**ACTIVITY**: Everything in the entries except the pictures must be repeated exactly.

**LISTED RECORDS**:
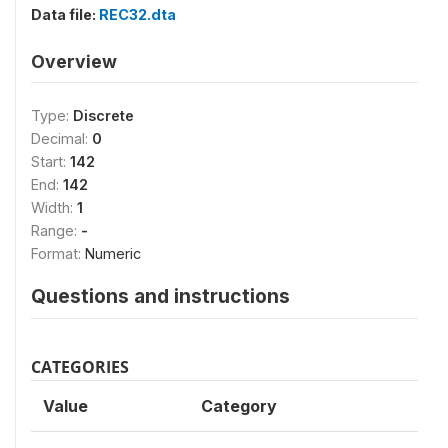
Data file:
REC32.dta
Overview
Type:
Discrete
Decimal:
0
Start:
142
End:
142
Width:
1
Range:
-
Format:
Numeric
Questions and instructions
CATEGORIES
Value
Category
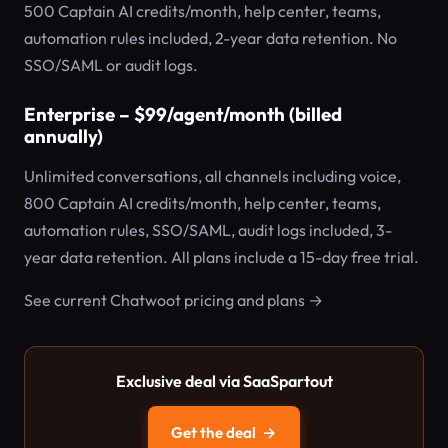
500 Captain AI credits/month, help center, teams,
automation rules included, 2-year data retention. No
SSO/SAML or audit logs.
Enterprise – $99/agent/month (billed
annually)
Unlimited conversations, all channels including voice,
800 Captain AI credits/month, help center, teams,
automation rules, SSO/SAML, audit logs included, 3-
year data retention. All plans include a 15-day free trial.
See current Chatwoot pricing and plans →
Exclusive deal via SaaSpartout
Get the deal
→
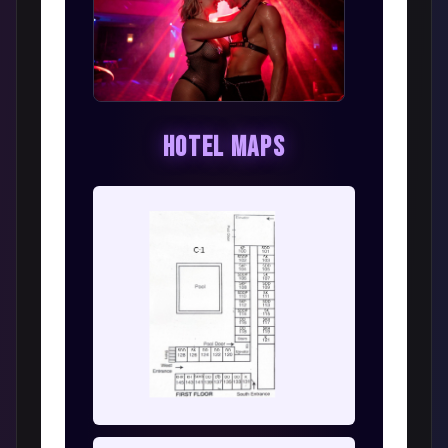
Hotel Maps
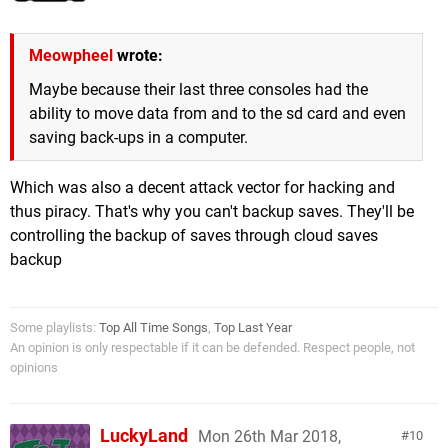
Meowpheel
wrote:
Maybe because their last three consoles had the
ability to move data from and to the sd card and even
saving back-ups in a computer.
Which was also a decent attack vector for hacking and
thus piracy. That's why you can't backup saves. They'll be
controlling the backup of saves through cloud saves
backup
Some playlists:
Top All Time Songs
,
Top Last Year
An opinion is only respectable if it can be defended. Respect people, not
opinions
LuckyLand
Mon 26th Mar 2018,
10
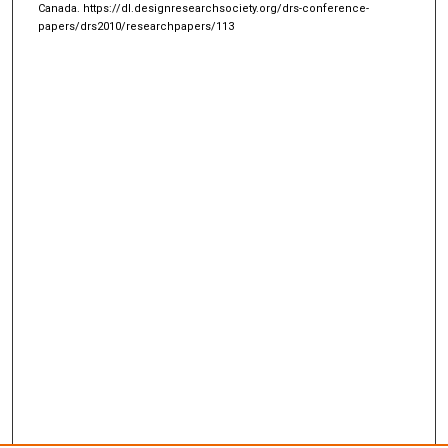
Canada.
https://dl.designresearchsociety.org/drs-conference-
papers/drs2010/researchpapers/113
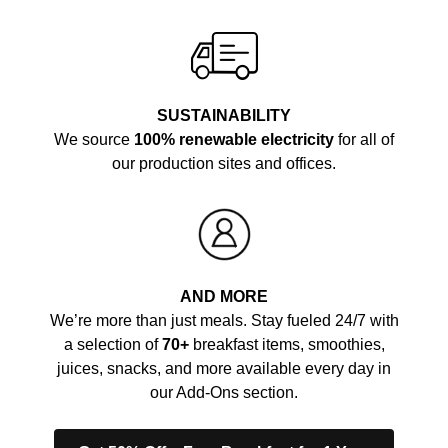
SUSTAINABILITY
We source
100% renewable electricity
for all of
our production sites and offices.
AND MORE
We’re more than just meals. Stay fueled 24/7 with
a selection of
70+
breakfast items, smoothies,
juices, snacks, and more available every day in
our Add-Ons section.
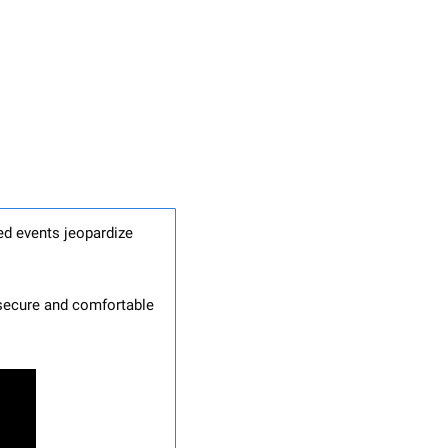
ed events jeopardize 
 secure and comfortable 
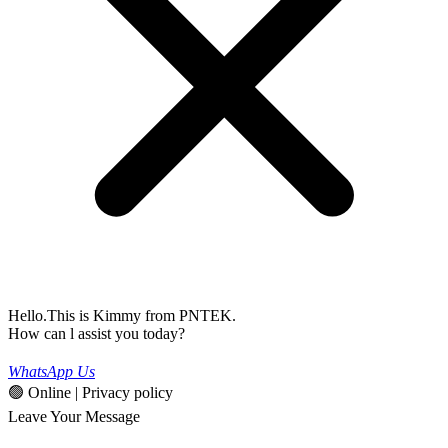
Hello.This is Kimmy from PNTEK.
How can l assist you today?
WhatsApp Us
🟢 Online | Privacy policy
Leave Your Message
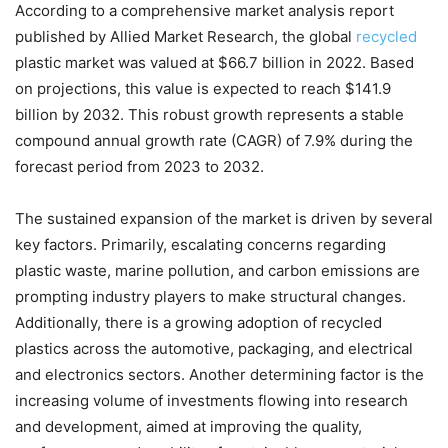
According to a comprehensive market analysis report
Chat
Close
Mr wAIste
published by Allied Market Research, the global
recycled
plastic market was valued at $66.7 billion in 2022. Based
Helló! Miben segíthetek ma?
on projections, this value is expected to reach $141.9
billion by 2032. This robust growth represents a stable
compound annual growth rate (CAGR) of 7.9% during the
forecast period from 2023 to 2032.
The sustained expansion of the market is driven by several
key factors. Primarily, escalating concerns regarding
plastic waste, marine pollution, and carbon emissions are
prompting industry players to make structural changes.
Additionally, there is a growing adoption of recycled
plastics across the automotive, packaging, and electrical
and electronics sectors. Another determining factor is the
increasing volume of investments flowing into research
and development, aimed at improving the quality,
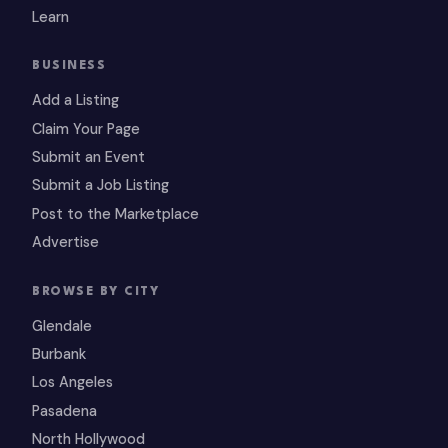
Learn
BUSINESS
Add a Listing
Claim Your Page
Submit an Event
Submit a Job Listing
Post to the Marketplace
Advertise
BROWSE BY CITY
Glendale
Burbank
Los Angeles
Pasadena
North Hollywood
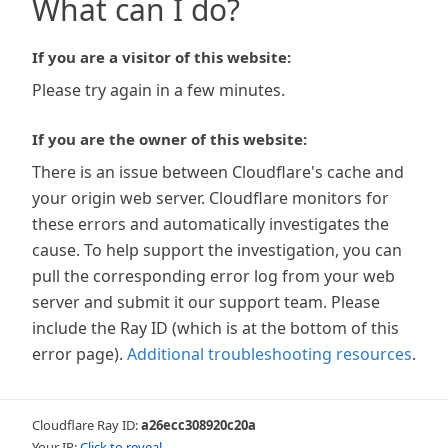
What can I do?
If you are a visitor of this website:
Please try again in a few minutes.
If you are the owner of this website:
There is an issue between Cloudflare's cache and
your origin web server. Cloudflare monitors for
these errors and automatically investigates the
cause. To help support the investigation, you can
pull the corresponding error log from your web
server and submit it our support team. Please
include the Ray ID (which is at the bottom of this
error page).
Additional troubleshooting resources
.
Cloudflare Ray ID:
a26ecc308920c20a
Your IP:
Click to reveal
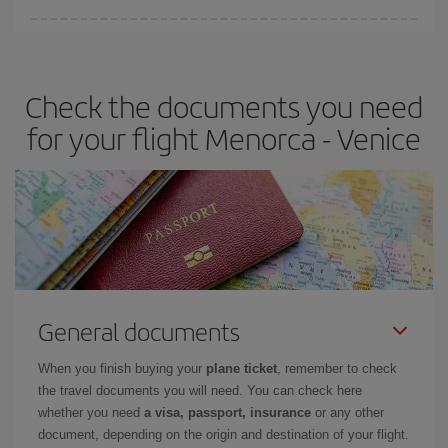
Iberia offers different fares to guarantee the best deal for your
travel needs. The Basic fare guarantees you the cheapest flight.
Check the documents you need
for your flight Menorca - Venice
General documents
When you finish buying your
plane ticket
, remember to check
the travel documents you will need. You can check here
whether you need
a visa, passport, insurance
or any other
document, depending on the origin and destination of your flight.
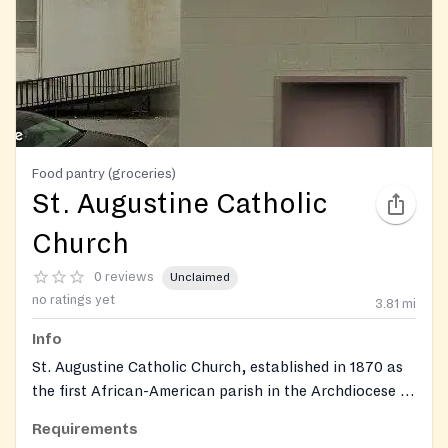
Food pantry (groceries)
St. Augustine Catholic
Church
0 reviews
Unclaimed
no ratings yet
3.81
mi
Info
St. Augustine Catholic Church, established in 1870 as
the first African-American parish in the Archdiocese of
Louisville, operates a Dare to Care food center as part
Requirements
of its outreach ministry serving the West Louisville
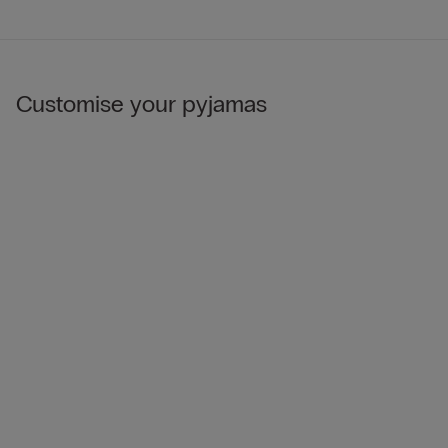
Customise your pyjamas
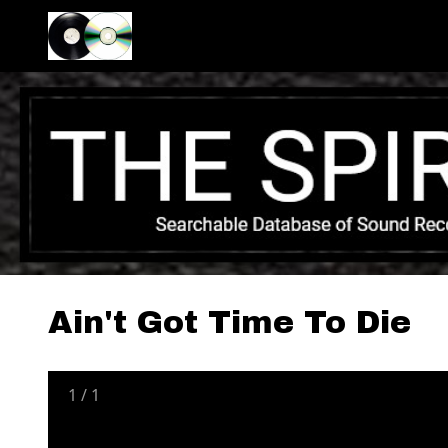
Ain't Got Time To Die
1
/
1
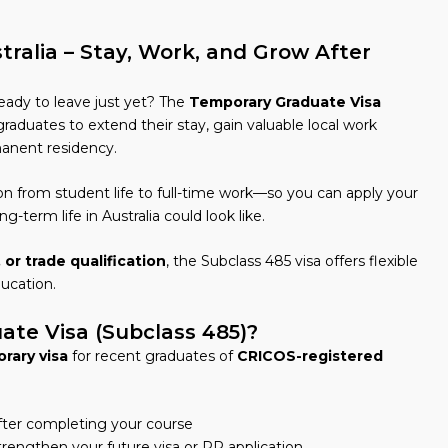
ralia – Stay, Work, and Grow After
eady to leave just yet? The
Temporary Graduate Visa
graduates to extend their stay, gain valuable local work
anent residency.
ion from student life to full-time work—so you can apply your
ng-term life in Australia could look like.
 or trade qualification
, the Subclass 485 visa offers flexible
ducation.
te Visa (Subclass 485)?
rary visa
for recent graduates of
CRICOS-registered
after completing your course
trengthen your future visa or PR application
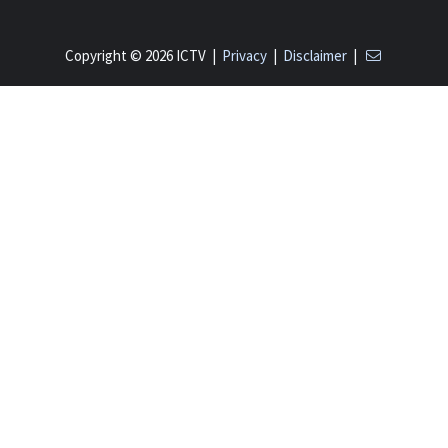
Copyright © 2026 ICTV |
Privacy
|
Disclaimer
|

**ANSWER BOX**:
Data file:
REC32.dta
Overview
Type:
Discrete
Decimal:
0
Start:
142
End:
142
Width:
1
Range:
-
Format:
Numeric
Questions and instructions
CATEGORIES
Value
Category
500 Captain AI credits/month, help center, teams,
automation rules included, 2-year data retention. No
SSO/SAML or audit logs.
Enterprise – $99/agent/month (billed
annually)
Unlimited conversations, all channels including voice,
800 Captain AI credits/month, help center, teams,
automation rules, SSO/SAML, audit logs included, 3-
year data retention. All plans include a 15-day free trial.
See current Chatwoot pricing and plans →
Exclusive deal via SaaSpartout
Get the deal
→
Hotel Maps
Meowpheel
wrote:
Maybe because their last three consoles had the
ability to move data from and to the sd card and even
saving back-ups in a computer.
Which was also a decent attack vector for hacking and
thus piracy. That's why you can't backup saves. They'll be
controlling the backup of saves through cloud saves
backup
Some playlists:
Top All Time Songs
,
Top Last Year
An opinion is only respectable if it can be defended. Respect people, not
opinions
LuckyLand
Mon 26th Mar 2018,
10
Canada.
https://dl.designresearchsociety.org/drs-conference-
papers/drs2010/researchpapers/113
SUSTAINABILITY
We source
100% renewable electricity
for all of
our production sites and offices.
AND MORE
We’re more than just meals. Stay fueled 24/7 with
a selection of
70+
breakfast items, smoothies,
juices, snacks, and more available every day in
our Add-Ons section.
ed events jeopardize 
 secure and comfortable 
Hello.This is Kimmy from PNTEK.
How can l assist you today?
WhatsApp Us
🟢 Online | Privacy policy
Leave Your Message
According to a comprehensive market analysis report
Chat
Close
Mr wAIste
published by Allied Market Research, the global
recycled
plastic market was valued at $66.7 billion in 2022. Based
Helló! Miben segíthetek ma?
on projections, this value is expected to reach $141.9
billion by 2032. This robust growth represents a stable
compound annual growth rate (CAGR) of 7.9% during the
forecast period from 2023 to 2032.
The sustained expansion of the market is driven by several
key factors. Primarily, escalating concerns regarding
plastic waste, marine pollution, and carbon emissions are
prompting industry players to make structural changes.
Additionally, there is a growing adoption of recycled
plastics across the automotive, packaging, and electrical
and electronics sectors. Another determining factor is the
increasing volume of investments flowing into research
and development, aimed at improving the quality,
Learn
BUSINESS
Add a Listing
Claim Your Page
Submit an Event
Submit a Job Listing
Post to the Marketplace
Advertise
BROWSE BY CITY
Glendale
Burbank
Los Angeles
Pasadena
North Hollywood
What can I do?
If you are a visitor of this website:
Please try again in a few minutes.
If you are the owner of this website:
There is an issue between Cloudflare's cache and
your origin web server. Cloudflare monitors for
these errors and automatically investigates the
cause. To help support the investigation, you can
pull the corresponding error log from your web
server and submit it our support team. Please
include the Ray ID (which is at the bottom of this
error page).
Additional troubleshooting resources
.
Cloudflare Ray ID:
a26ecc308920c20a
Your IP:
Click to reveal
Iberia offers different fares to guarantee the best deal for your
travel needs. The Basic fare guarantees you the cheapest flight.
Check the documents you need
for your flight Menorca - Venice
General documents
When you finish buying your
plane ticket
, remember to check
the travel documents you will need. You can check here
whether you need
a visa, passport, insurance
or any other
document, depending on the origin and destination of your flight.
Food pantry (groceries)
St. Augustine Catholic
Church
0 reviews
Unclaimed
no ratings yet
3.81
mi
Info
St. Augustine Catholic Church, established in 1870 as
the first African-American parish in the Archdiocese of
Louisville, operates a Dare to Care food center as part
Requirements
of its outreach ministry serving the West Louisville
Customise your pyjamas
Ain't Got Time To Die
1
/
1
ralia – Stay, Work, and Grow After
eady to leave just yet? The
Temporary Graduate Visa
graduates to extend their stay, gain valuable local work
anent residency.
ion from student life to full-time work—so you can apply your
ng-term life in Australia could look like.
 or trade qualification
, the Subclass 485 visa offers flexible
ducation.
te Visa (Subclass 485)?
rary visa
for recent graduates of
CRICOS-registered
after completing your course
trengthen your future visa or PR application
Copyright © 2026 ICTV |
Privacy
|
Disclaimer
|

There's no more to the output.